第184話 サラマンダー現る

 城壁の上からエリック少将が動き回る全身鎧フルプレートに目をつけた。


 ――――第二防衛線にて。※ショーカン目線です。


「ぼちぼち来るぞっ、火力組は準備できたか?!」

 マーベルの胴間声どうまごえに応えて、茶色いローブの魔道士が軽く魔導杖ワンドを上げる。

 白いローブは神聖軍のシンボルカラーらしく、冒険者の魔道士は区別のために茶色で統一されていた。

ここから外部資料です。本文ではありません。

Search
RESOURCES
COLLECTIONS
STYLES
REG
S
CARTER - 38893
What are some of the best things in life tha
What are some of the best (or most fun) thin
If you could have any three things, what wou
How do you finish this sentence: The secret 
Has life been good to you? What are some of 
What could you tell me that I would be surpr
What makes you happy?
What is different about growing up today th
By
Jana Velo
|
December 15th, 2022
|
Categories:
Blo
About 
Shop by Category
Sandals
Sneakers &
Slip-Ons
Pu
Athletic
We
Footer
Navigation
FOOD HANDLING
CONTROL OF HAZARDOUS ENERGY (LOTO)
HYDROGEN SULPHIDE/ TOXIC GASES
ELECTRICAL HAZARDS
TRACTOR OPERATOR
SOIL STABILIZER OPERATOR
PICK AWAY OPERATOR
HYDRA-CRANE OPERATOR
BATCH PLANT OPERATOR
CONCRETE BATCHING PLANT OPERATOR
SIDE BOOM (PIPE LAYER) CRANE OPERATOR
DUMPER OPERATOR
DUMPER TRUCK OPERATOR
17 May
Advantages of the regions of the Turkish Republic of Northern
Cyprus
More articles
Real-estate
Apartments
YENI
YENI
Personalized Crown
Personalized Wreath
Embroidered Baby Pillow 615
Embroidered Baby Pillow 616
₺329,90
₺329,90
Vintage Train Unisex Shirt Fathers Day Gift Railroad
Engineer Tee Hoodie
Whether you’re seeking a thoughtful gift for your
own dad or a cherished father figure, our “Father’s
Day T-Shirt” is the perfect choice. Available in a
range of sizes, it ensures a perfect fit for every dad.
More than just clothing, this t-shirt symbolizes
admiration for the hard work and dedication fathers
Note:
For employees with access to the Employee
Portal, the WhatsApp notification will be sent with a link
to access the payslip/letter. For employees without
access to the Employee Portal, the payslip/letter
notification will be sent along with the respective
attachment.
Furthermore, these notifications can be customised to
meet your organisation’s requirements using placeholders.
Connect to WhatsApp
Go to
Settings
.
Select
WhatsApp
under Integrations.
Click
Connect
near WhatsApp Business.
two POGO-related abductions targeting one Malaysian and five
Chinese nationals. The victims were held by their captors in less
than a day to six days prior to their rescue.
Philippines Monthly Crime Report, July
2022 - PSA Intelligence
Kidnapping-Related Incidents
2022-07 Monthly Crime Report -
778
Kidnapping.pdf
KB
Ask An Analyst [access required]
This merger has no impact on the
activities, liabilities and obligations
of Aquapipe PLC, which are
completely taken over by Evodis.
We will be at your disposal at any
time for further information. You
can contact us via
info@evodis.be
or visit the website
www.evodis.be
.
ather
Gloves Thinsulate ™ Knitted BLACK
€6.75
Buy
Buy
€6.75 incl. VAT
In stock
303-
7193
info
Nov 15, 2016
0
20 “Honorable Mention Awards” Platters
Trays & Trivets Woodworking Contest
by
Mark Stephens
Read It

 ジリジリしながら城壁からの合図を待っていると、ファァァ――――ンッと城壁からサイレンが鳴る。

『頭を抱えて伏せろ』の合図だ。


 と、同時に魔道士から、さっきまで居た第一防衛線へまばゆい光が放たれると、オレンジ色の火柱が立ち上がりドォォォンッと揺れた。

 少し遅れて仕込まれた火薬が爆発したか、次々と爆音が響き黒い煙が立ち上がり、空からバラバラ何かが降って来た。

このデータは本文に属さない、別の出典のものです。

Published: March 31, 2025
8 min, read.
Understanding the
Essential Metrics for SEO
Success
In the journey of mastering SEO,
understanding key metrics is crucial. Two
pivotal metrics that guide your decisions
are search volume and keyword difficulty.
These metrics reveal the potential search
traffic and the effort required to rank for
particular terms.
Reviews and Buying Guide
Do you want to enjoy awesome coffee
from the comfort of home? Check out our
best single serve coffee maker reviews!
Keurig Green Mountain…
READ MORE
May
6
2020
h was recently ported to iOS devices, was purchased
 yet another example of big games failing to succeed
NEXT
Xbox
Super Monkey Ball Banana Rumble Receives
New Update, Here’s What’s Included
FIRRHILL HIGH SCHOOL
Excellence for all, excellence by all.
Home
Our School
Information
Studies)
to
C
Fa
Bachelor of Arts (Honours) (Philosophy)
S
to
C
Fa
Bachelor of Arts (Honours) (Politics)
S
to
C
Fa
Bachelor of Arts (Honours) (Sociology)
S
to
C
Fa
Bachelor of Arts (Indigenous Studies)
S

 それが魔物の肉塊なのか、吹き飛ばされた土砂なのかはわからない。ただひどく生臭い匂いだ。

 

 顔を上げると衝撃であれだけ硬く固められた塹壕ざんごうの縁が削れて落ちている。


「ぷぁ……すっげ! すんげぇもんだな、魔法って」


 兜のフェイスガードを開けるとあたりを見回すが、巻き上がった土煙りで何にも見えない。


 そこへマーベルの胴間声どうまごえが降って来た。

 

「惚けてんじゃねぇ! 生き残りが押し寄せて来る。魔道士は退がれっ、近接戦になるぞ」


 見ると2、30メートル先の第一防衛線だった塹壕の中から、さっきの爆破を生き残った奴らが顔を出している。


「サ、サラマンダーだ」


 ゴクリと唾を飲み込む隣の冒険者。確か彼はBランカーだったはずだ。


「サラマンダー?」

 

「脅威度100の溶岩の中に生息すると言われている魔物さ。20層にいると言われているのに……」


 やだ、なにそれ? 敵うはずないじゃない? 息をのみ土煙りの向こうの気配を探っていると、のっそりとデカい山椒魚が現れた。


 溶岩のようにゴツゴツとした表皮に覆われて、ひしゃげた円柱を横倒しにしたような体に、不釣り合いな巨大な頭とトカゲのような短い手足がついている。

 戦車より大きいくらいの体をノソリノソリと蠢かせて、塹壕から這い出て来た。

 目はどこについているかわからない。ただ、こちらがどこにいるかは分かるようだ。


 お寺にある梵鐘かねを横倒しにしたような頭をこちらに向けると、大きな口を開いた。


「伏せろっ」


 誰が叫んだかわからない。

 だが次の瞬間、真っ赤な炎がそこから吹き出した。


「ギャァァァァ――ッ」


 2、3人がそれに巻き込まれ消し炭となった。